TRY IT ▸
In the data below, find the line containing "Skip to main content" and the line containing "Email is invalid", then reproduce them and every line between, exactly. Omit pictures.

Segment Start: RECORDS TO PROCESS

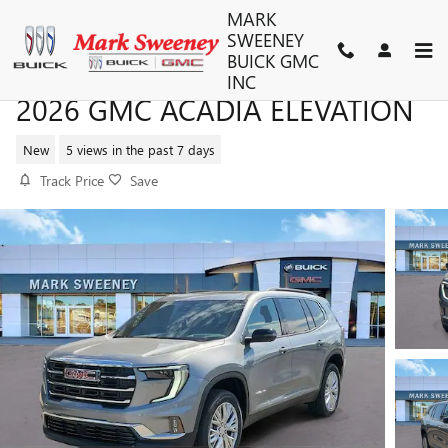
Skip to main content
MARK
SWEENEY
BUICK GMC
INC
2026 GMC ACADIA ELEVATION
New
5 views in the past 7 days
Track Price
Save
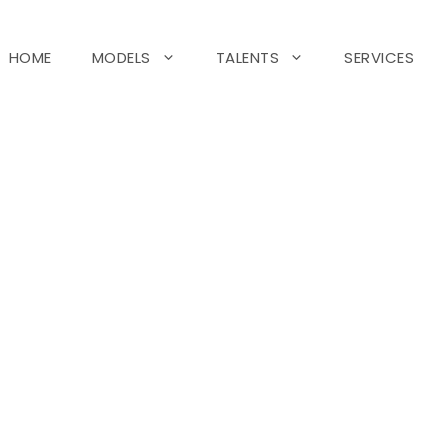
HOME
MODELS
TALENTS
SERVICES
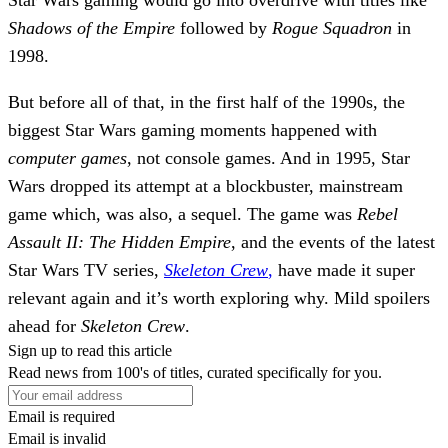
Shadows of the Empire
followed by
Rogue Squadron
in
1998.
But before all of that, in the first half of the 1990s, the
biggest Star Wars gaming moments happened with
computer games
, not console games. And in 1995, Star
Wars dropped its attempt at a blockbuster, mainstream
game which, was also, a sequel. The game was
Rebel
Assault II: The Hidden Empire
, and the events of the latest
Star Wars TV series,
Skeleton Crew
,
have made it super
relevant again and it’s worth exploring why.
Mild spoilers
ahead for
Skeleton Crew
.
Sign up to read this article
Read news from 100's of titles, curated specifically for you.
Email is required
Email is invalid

Segment End: RECORDS TO PROCESS
Segment Start: RECORDS TO PROCESS

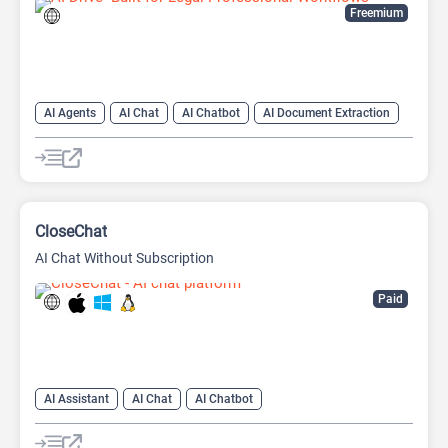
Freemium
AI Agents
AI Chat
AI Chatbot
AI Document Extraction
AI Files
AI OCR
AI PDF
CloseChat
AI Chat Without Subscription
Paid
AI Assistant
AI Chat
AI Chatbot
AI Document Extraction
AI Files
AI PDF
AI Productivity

Segment End: RECORDS TO PROCESS

RESULT BELOW ▸
Skip to main content
MARK
SWEENEY
BUICK GMC
INC
2026 GMC ACADIA ELEVATION
New
5 views in the past 7 days
Track Price
Save
HOME
MODELS
TALENTS
SERVICES
Shadows of the Empire
followed by
Rogue Squadron
in
1998.
But before all of that, in the first half of the 1990s, the
biggest Star Wars gaming moments happened with
computer games
, not console games. And in 1995, Star
Wars dropped its attempt at a blockbuster, mainstream
game which, was also, a sequel. The game was
Rebel
Assault II: The Hidden Empire
, and the events of the latest
Star Wars TV series,
Skeleton Crew
,
have made it super
relevant again and it’s worth exploring why.
Mild spoilers
ahead for
Skeleton Crew
.
Sign up to read this article
Read news from 100's of titles, curated specifically for you.
Email is required
Email is invalid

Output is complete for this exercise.